How many of the lines below have the word "yang" in them? The answer is that number and nothing more.
════
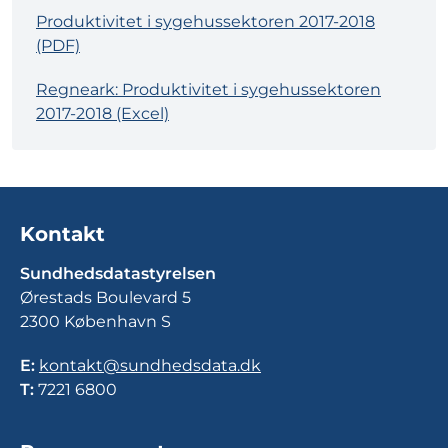
Produktivitet i sygehussektoren 2017-2018
(PDF)
Regneark: Produktivitet i sygehussektoren
2017-2018 (Excel)
Kontakt
Sundhedsdatastyrelsen
Ørestads Boulevard 5
2300 København S
E:
kontakt@sundhedsdata.dk
T:
7221 6800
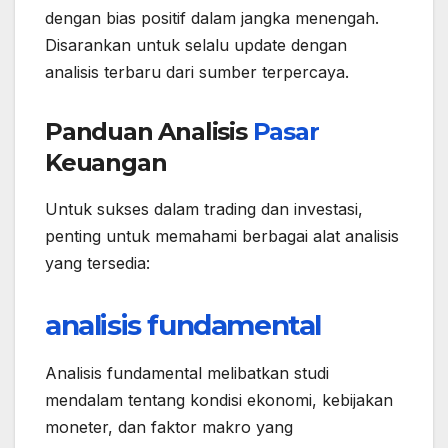
dengan bias positif dalam jangka menengah.
Disarankan untuk selalu update dengan
analisis terbaru dari sumber terpercaya.
Panduan Analisis
Pasar
Keuangan
Untuk sukses dalam trading dan investasi,
penting untuk memahami berbagai alat analisis
yang tersedia:
analisis fundamental
Analisis fundamental melibatkan studi
mendalam tentang kondisi ekonomi, kebijakan
moneter, dan faktor makro yang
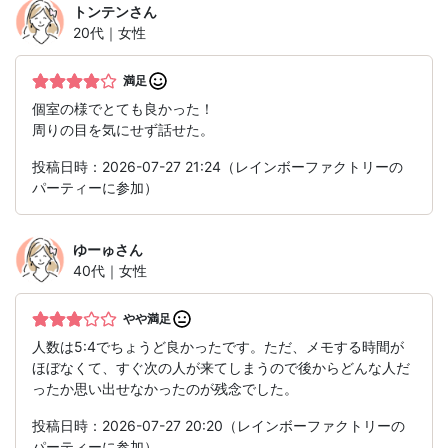
トンテン
さん
20代｜女性
満足
個室の様でとても良かった！
周りの目を気にせず話せた。
投稿日時：2026-07-27 21:24（レインボーファクトリーの
パーティーに参加）
ゆーゅ
さん
40代｜女性
やや満足
人数は5:4でちょうど良かったです。ただ、メモする時間が
ほぼなくて、すぐ次の人が来てしまうので後からどんな人だ
ったか思い出せなかったのが残念でした。
投稿日時：2026-07-27 20:20（レインボーファクトリーの
パーティーに参加）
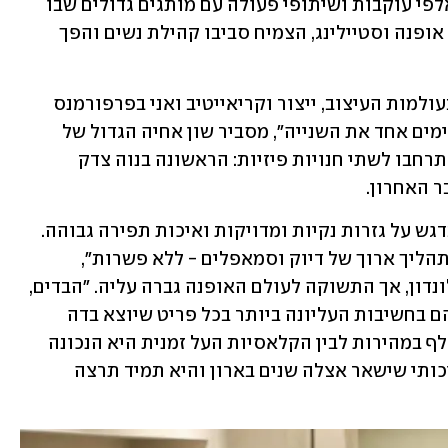
שהתחיל כחשבון אינסטגרם עם עשרות אלפי עוקבות ושיתופי פעולה עם מותגים גדולים שבו 
רומי שיתפה בחייה האישיים ובטיפים על אופנה וסטיילינג, הצמיח סביבו קהילת נשים והפך 
"אחותי ואני שותפים בעסק כאשר רומי בעולמות העיצוב, ייצור וקריאייטיב ואני בפרפורמנס 
מרקטינג, בפיננסי ובלוגיסטי. אנחנו משלימים אחד את השנייה", מסביר שון אחיה הגדול של 
רומי. הם התחילו מחנות מקוונת ומשם התרחבו לשתי חנויות פיזיות: הראשונה בנוה צדק 
 האחרון. 
דה רוקוקו מתאפיינת בקו מינימיליסטי בדגש על גזרות נקיות ומדויקות ואיכות תפירה גבוהה. 
"אצלנו, עד שמוצר מגיע למדף הוא עובר תהליך ארוך של דיוק וסמאפלים - ללא פשרות", 
מסבירה רומי שבכלל למדה אדריכלות בלונדון, אך התשוקה לעולם האופנה גברה עליה. "הבדים, 
הגימורים, התפירה והדיטיילים הקטנים הם בחשיבות העליונה ביותר בכל פריט שיוצא בדה 
רוקוקו. השילוב בין עולם האופנה שמתחלף במהירות לבין הקלאסיות העל זמנית היא הנכונה 
בעיניי. בסוף בחורה רוצה לקנות פריט איכותי שישאר אצלה שנים בארון והיא תמיד תרצה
════
Answer space: 2